The \(P_{S}\) and \(P_{T}\) encoded the contextual features of the source point cloud and the target point cloud, respectively. but the point clouds are not understood. To enhance the correlation between features, it is necessary to add some cross-talk at the level of superpoints to the network and learn the importance weight of proximity [37]. Before concatenating the two feature codes, a graph neural network (GNN) is first used to further aggregate and strengthen their contextual relations. First, K-NN is used to connect the superpoints from \(P_{{\text{feature}}}\) to the graph in Euclidean space. Let \(x_{i} \in {\mathbb{R}}^{F^{\prime}}\) denote the feature encoding of the superpoints \(P_{{\text{feature}}}\), and \((i,j) \in E\) be the graph edge between \(x_{i}\) and \(x_{j}\) in \(P_{\text{feature}}\). The encoded features are iteratively updated by the k-th EdgeConv block, and using Eq. (8).

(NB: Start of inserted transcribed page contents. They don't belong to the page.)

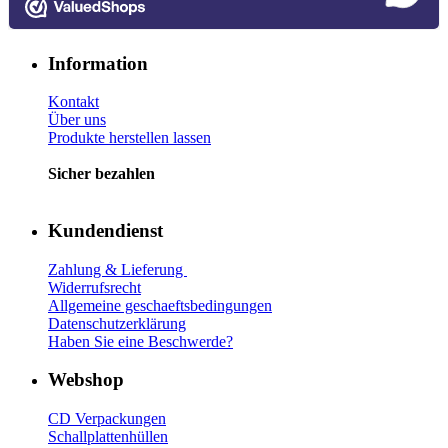
Information
Kontakt
Über uns
Produkte herstellen lassen
Sicher bezahlen
Kundendienst
Zahlung & Lieferung
Widerrufsrecht
Allgemeine geschaeftsbedingungen
Datenschutzerklärung
Haben Sie eine Beschwerde?
Webshop
CD Verp
ackungen
Schallplattenhüllen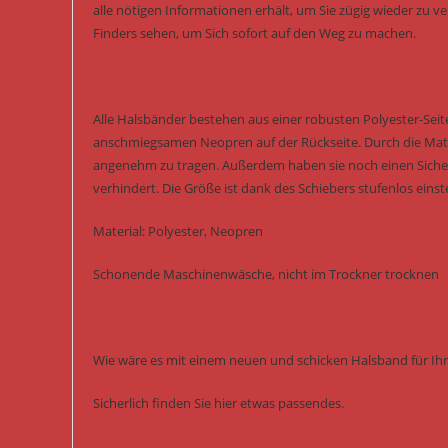
alle nötigen Informationen erhält, um Sie zügig wieder zu
Finders sehen, um Sich sofort auf den Weg zu machen.
Alle Halsbänder bestehen aus einer robusten Polyester-Seit
anschmiegsamen Neopren auf der Rückseite. Durch die Mate
angenehm zu tragen. Außerdem haben sie noch einen Siche
verhindert. Die Größe ist dank des Schiebers stufenlos einste
Material: Polyester, Neopren
Schonende Maschinenwäsche, nicht im Trockner trocknen
Wie wäre es mit einem neuen und schicken Halsband für Ihr
Sicherlich finden Sie hier etwas passendes.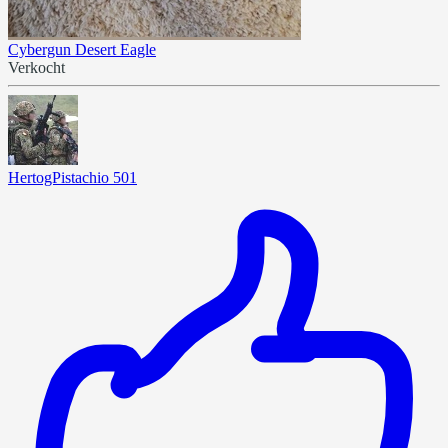
Cybergun Desert Eagle
Verkocht
HertogPistachio 501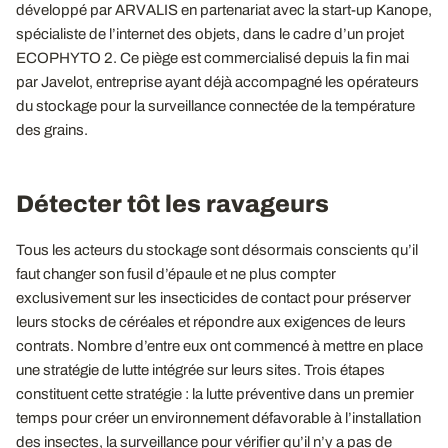
développé par ARVALIS en partenariat avec la start-up Kanope,
spécialiste de l’internet des objets, dans le cadre d’un projet
ECOPHYTO 2. Ce piège est commercialisé depuis la fin mai
par Javelot, entreprise ayant déjà accompagné les opérateurs
du stockage pour la surveillance connectée de la température
des grains.
Détecter tôt les ravageurs
Tous les acteurs du stockage sont désormais conscients qu’il
faut changer son fusil d’épaule et ne plus compter
exclusivement sur les insecticides de contact pour préserver
leurs stocks de céréales et répondre aux exigences de leurs
contrats. Nombre d’entre eux ont commencé à mettre en place
une stratégie de lutte intégrée sur leurs sites. Trois étapes
constituent cette stratégie : la lutte préventive dans un premier
temps pour créer un environnement défavorable à l’installation
des insectes, la surveillance pour vérifier qu’il n’y a pas de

$$ {}^{(k + 1)}x_{i} = \mathop {\max }\limits_{(i,j) \, \in \, e} h_{\theta } (\text{cat}[{}^{(k)}x_{i} ,{}^{(k)}x_{j} - {}^{(k)}x_{i} ]) $$
(8)

The \(h_{\theta }\) represents linear layer, LeakyReLU activation function, and instance normalization. The function \({\text{max}}\) represents the maximum pooling layer. And the \(\text{cat}\) function represents concatenation.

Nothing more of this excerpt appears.